RESENHA – A METADE SOMBRIA – STEPHEN KING

Sinopse: Criar George Stark foi fácil. Se livrar dele, nem tanto. Há anos, Thad Beaumont vem escrevendo, sob o pseudônimo George Stark, thrillers violentos que pagam as contas da família, mas não são considerados “livros sérios” pelo escritor. Quando um jornalista ameaça expor o segredo, Thad decide abrir o jogo primeiro, e dá um fim público ao pseudônimo. Beaumont volta a escrever sob o próprio nome, e seu alter ego ameaçador está definitivamente enterrado. Tudo vai bem. Até que uma série de assassinatos tem início, e todas as pistas apontam para Thad. Ele gostaria de poder dizer que é inocente, que não participou dos atos monstruosos acontecendo ao seu redor. Mas a verdade é que George Stark não ficou feliz de ser dispensado tão facilmente, e está de volta para perseguir os responsáveis por sua morte.

 

A trama se inicia com o enterro de George Stark, pseudônimo usado pelo escritor Thad Beaumont durante anos para escrever seus livros campeões de venda. Ele decidiu “aposentar” George e seguir uma carreira mais tranquila – mas George não parece querer ser enterrado.

Estranhas mortes começam a acontecer a pessoas ligadas a carreira artística de Thad, principalmente pessoas que tinham conhecimento sobre seu pseudônimo. E essas mortes apresentam muitos paralelos com Thad, coisas como frases que só ele conhecia e até mesmo suas digitais nas cenas de crime. Quando a polícia bate à sua porta, Thad precisa confrontar a estranha situação de que seu pseudônimo não aceitou ser morto. Ele parece ter ganhado vida para garantir que ninguém mais se esquecesse dele.

“Ele quer a mesma coisa que você e eu iríamos querer no lugar dele. Quer não estar mais moto. Só isso. Não estar mais morto. Sou o único capaz de fazer isso acontecer. E, se eu não puder ou não quiser…bom…ele pode pelo menos levar algumas pessoas junto.”

A Metade Sombria é um livrão. Com suas quase 500 páginas, é um thiller no melhor estilo Stephen King – muito foco em seus personagens, no desenvolvimento das relações entre eles, a construção daquela tensão desesperadora que permeia boa parte da história até um clímax rápido e impactante; me entregou tudo o que eu queria para a trama e muito mais.

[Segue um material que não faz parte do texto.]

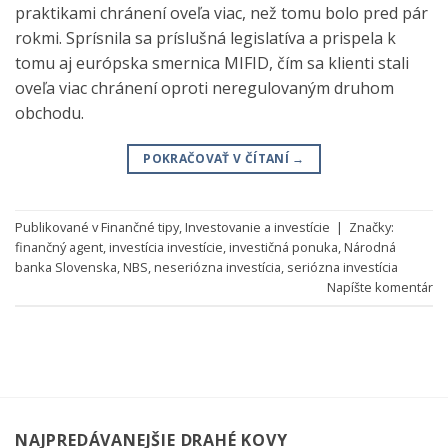
praktikami chránení oveľa viac, než tomu bolo pred pár
rokmi. Sprísnila sa príslušná legislatíva a prispela k
tomu aj európska smernica MIFID, čím sa klienti stali
oveľa viac chránení oproti neregulovaným druhom
obchodu.
POKRAČOVAŤ V ČÍTANÍ
→
Publikované v
Finančné tipy
,
Investovanie a investície
|
Značky:
finančný agent
,
investícia investície
,
investičná ponuka
,
Národná
banka Slovenska
,
NBS
,
neseriózna investícia
,
seriózna investícia
Napíšte komentár
NAJPREDÁVANEJŠIE DRAHÉ KOVY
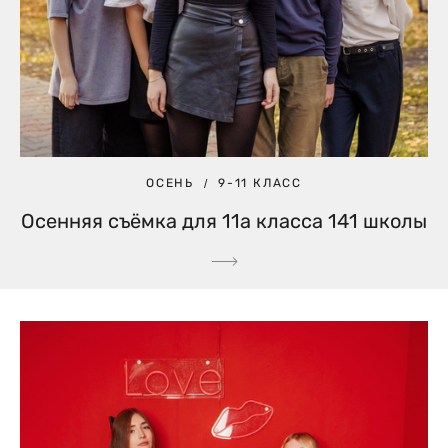
ОСЕНЬ
9-11 КЛАСС
Осенняя съёмка для 11а класса 141 школы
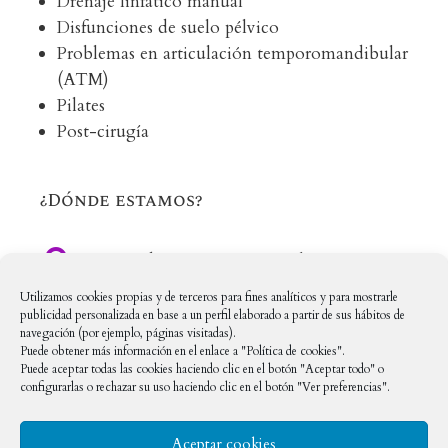
Drenaje linfático manual
Disfunciones de suelo pélvico
Problemas en articulación temporomandibular
(ATM)
Pilates
Post-cirugía
¿Dónde estamos?

C/ Méndez Nuñez, 12, Local 16
Utilizamos cookies propias y de terceros para fines analíticos y para mostrarle
28669 Boadilla del Monte, Madrid
publicidad personalizada en base a un perfil elaborado a partir de sus hábitos de
navegación (por ejemplo, páginas visitadas).
Puede obtener más información en el enlace a "Política de cookies".
En Redes Sociales
Puede aceptar todas las cookies haciendo clic en el botón "Aceptar todo" o
configurarlas o rechazar su uso haciendo clic en el botón "Ver preferencias".

clinicapastelboadilla
Aceptar cookies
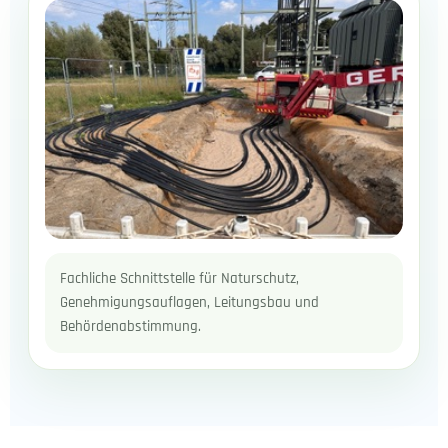
Fachliche Schnittstelle für Naturschutz,
Genehmigungsauflagen, Leitungsbau und
Behördenabstimmung.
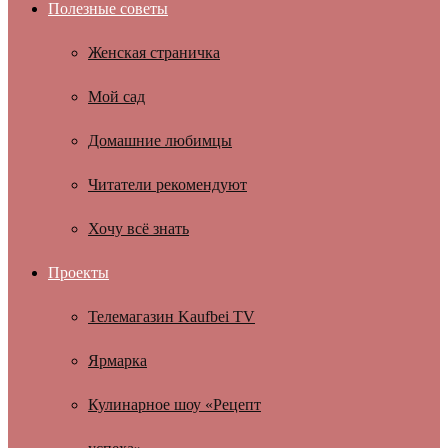
Полезные советы
Женская страничка
Мой сад
Домашние любимцы
Читатели рекомендуют
Хочу всё знать
Проекты
Телемагазин Kaufbei TV
Ярмарка
Кулинарное шоу «Рецепт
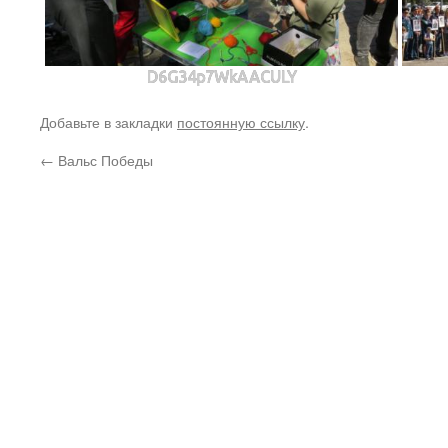
D6G34p7WkAACULY
Добавьте в закладки
постоянную ссылку
.
←
Вальс Победы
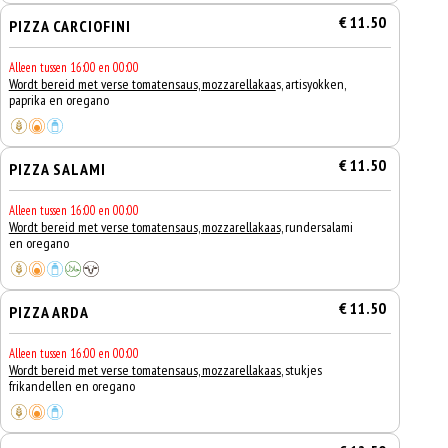
€ 11.50
PIZZA CARCIOFINI
Alleen tussen 16:00 en 00:00
Wordt bereid met verse tomatensaus, mozzarellakaa
s, artisyokken,
paprika en oregano
€ 11.50
PIZZA SALAMI
Alleen tussen 16:00 en 00:00
Wordt bereid met verse tomatensaus, mozzarellakaas,
rundersalami
en oregano
€ 11.50
PIZZA ARDA
Alleen tussen 16:00 en 00:00
Wordt bereid met verse tomatensaus, mozzarellakaas
, stukjes
frikandellen en oregano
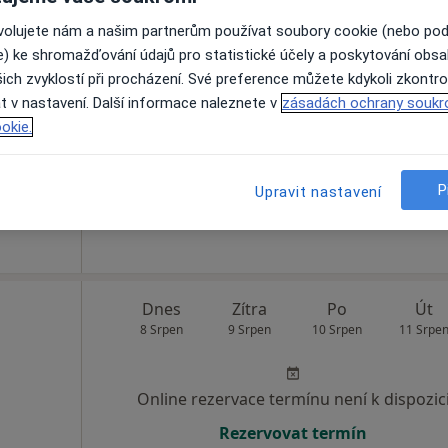
ovolujete nám a našim partnerům používat soubory cookie (nebo po
ko
Dnes
Zítra
Po
Út
e) ke shromažďování údajů pro statistické účely a poskytování obs
8 Srpen
9 Srpen
10 Srpen
11 Srpe
ální
ich zvyklostí při procházení. Své preference můžete kdykoli zkontro
íce
t v nastavení. Další informace naleznete v
zásadách ochrany soukr
okie.
Online rezervace termínu není k dispozic
Zobrazit profil
P
Upravit nastavení
Dnes
Zítra
Po
Út
8 Srpen
9 Srpen
10 Srpen
11 Srpe
Online rezervace termínu není k dispozic
Rezervovat termín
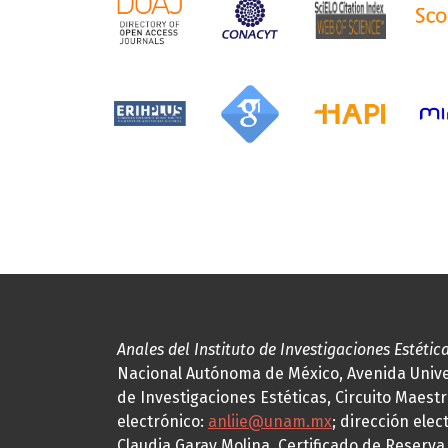
Anales del Instituto de Investigaciones Estétic
Nacional Autónoma de México, Avenida Univers
de Investigaciones Estéticas, Circuito Maestr
electrónico:
anliie@unam.mx
; dirección elec
Claudia Garay Molina. Certificado de Reserv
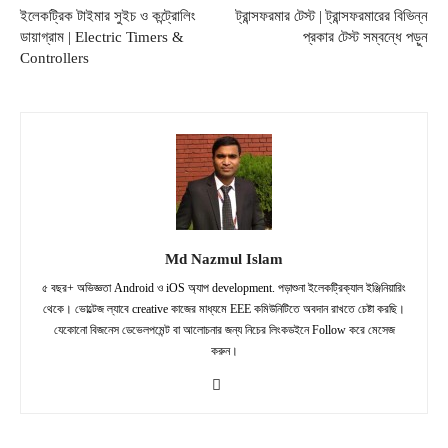
ইলেকট্রিক টাইমার সুইচ ও কন্ট্রোলিং
ট্রান্সফরমার টেস্ট | ট্রান্সফরমারের বিভিন্ন
ডায়াগ্রাম | Electric Timers &
প্রকার টেস্ট সম্বন্ধে পড়ুন
Controllers
Md Nazmul Islam
৫ বছর+ অভিজ্ঞতা Android ও iOS অ্যাপ development. পড়াশুনা ইলেকট্রিক্যাল ইঞ্জিনিয়ারিং
থেকে। ভোল্টেজ ল্যাবে creative কাজের মাধ্যমে EEE কমিউনিটিতে অবদান রাখতে চেষ্টা করছি।
যেকোনো বিজনেস ডেভেলপমেন্ট বা আলোচনার জন্য নিচের লিংকডইনে Follow করে মেসেজ
করুন।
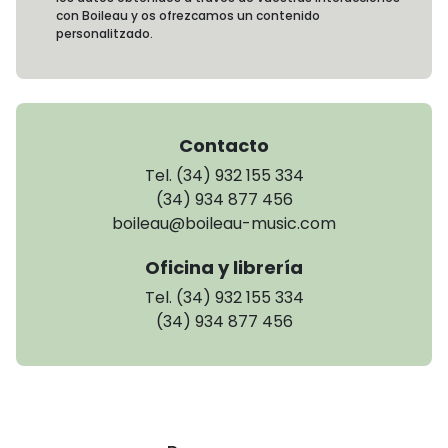
con Boileau y os ofrezcamos un contenido
personalitzado.
Contacto
Tel. (34) 932 155 334
(34) 934 877 456
boileau@boileau-music.com
Oficina y librería
Tel. (34) 932 155 334
(34) 934 877 456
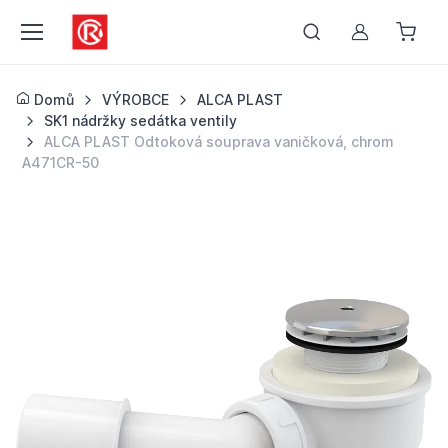
Můj účet
Domů
VÝROBCE
ALCA PLAST
SK1 nádržky sedátka ventily
ALCA PLAST Odtoková souprava vaničková, chrom
A471CR-50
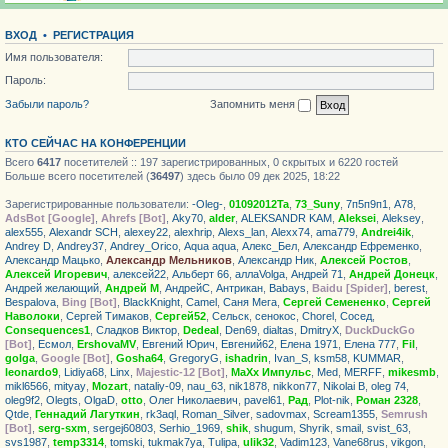
ВХОД
•
РЕГИСТРАЦИЯ
Имя пользователя:
Пароль:
Забыли пароль?
Запомнить меня
КТО СЕЙЧАС НА КОНФЕРЕНЦИИ
Всего
6417
посетителей :: 197 зарегистрированных, 0 скрытых и 6220 гостей
Больше всего посетителей (
36497
) здесь было 09 дек 2025, 18:22
Зарегистрированные пользователи:
-Oleg-
,
01092012Ta
,
73_Suny
,
7п5п9п1
,
А78
,
AdsBot [Google]
,
Ahrefs [Bot]
,
Aky70
,
alder
,
ALEKSANDR KAM
,
Aleksei
,
Aleksey
,
alex555
,
Alexandr SCH
,
alexey22
,
alexhrip
,
Alexs_lan
,
Alexx74
,
ama779
,
Andrei4ik
,
Andrey D
,
Andrey37
,
Andrey_Orico
,
Aqua aqua
,
Алекс_Бел
,
Александр Ефременко
,
Александр Мацько
,
Александр Мельников
,
Александр Ник
,
Алексей Ростов
,
Алексей Игоревич
,
алексей22
,
Альберт 66
,
аллаVolga
,
Андрей 71
,
Андрей Донецк
,
Андрей желающий
,
Андрей М
,
АндрейС
,
Антрикан
,
Babays
,
Baidu [Spider]
,
berest
,
Bespalova
,
Bing [Bot]
,
BlackKnight
,
Camel
,
Саня Мега
,
Сергей Семененко
,
Сергей
Наволоки
,
Сергей Тимаков
,
Сергей52
,
Сельск
,
сенокос
,
Chorel
,
Сосед
,
Consequences1
,
Сладков Виктор
,
Dedeal
,
Den69
,
dialtas
,
DmitryX
,
DuckDuckGo
[Bot]
,
Есмол
,
ErshovaMV
,
Евгений Юрич
,
Евгений62
,
Елена 1971
,
Елена 777
,
Fil
,
golga
,
Google [Bot]
,
Gosha64
,
GregoryG
,
ishadrin
,
Ivan_S
,
ksm58
,
KUMMAR
,
leonardo9
,
Lidiya68
,
Linx
,
Majestic-12 [Bot]
,
MaXx Импульс
,
Med
,
MERFF
,
mikesmb
,
mikl6566
,
mityay
,
Mozart
,
nataliy-09
,
nau_63
,
nik1878
,
nikkon77
,
Nikolai B
,
oleg 74
,
oleg9f2
,
Olegts
,
OlgaD
,
otto
,
Олег Николаевич
,
pavel61
,
Рад
,
Plot-nik
,
Роман 2328
,
Qtde
,
Геннадий Лагуткин
,
rk3aql
,
Roman_Silver
,
sadovmax
,
Scream1355
,
Semrush
[Bot]
,
serg-sxm
,
sergej60803
,
Serhio_1969
,
shik
,
shugum
,
Shyrik
,
smail
,
svist_63
,
svs1987
,
temp3314
,
tomski
,
tukmak7ya
,
Tulipa
,
ulik32
,
Vadim123
,
Vane68rus
,
vikgon
,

Thad é um homem controlado, mas tem seus momentos conturbados – e, quando bate de frente com a ideia de que seu pseudônimo ganhou vida, está assassinando pessoas, aí precisa visitar uma parte sombria do seu passado que havia deixado de lado até então.

“Os pardais estão voando novamente.”

Gostei bastante da atenção que a narrativa deu para o seu protagonista. Ele é um escritor carismático e dedicado, um pai amoroso e um marido atencioso; ele e Liz, sua esposa, dividem um relacionamento saudável baseado em muita honestidade – o que gostei bastante de acompanhar, pois a trama podia muito bem ter saído pela culatra com mentirinhas e escapatórias fáceis, mas preferiu a dura e bizarra verdade e como os dois reagiriam a ela. Thad se mostrou um personagem multifacetado, o que gerou boas interações com os acontecimentos macabros ao seu redor.
George Stark, por outro lado, se apresenta como a sua metade sombria. Tudo que ele nunca foi, mas talvez tenha desejado ser – naquele cantinho da mente dele onde George ganhava vida para contar suas histórias. Os embates entre os dois são carregados em tensão e no medo do desconhecido; o final, principalmente, foi todo baseado na palavra DESESPERO COMPLETO.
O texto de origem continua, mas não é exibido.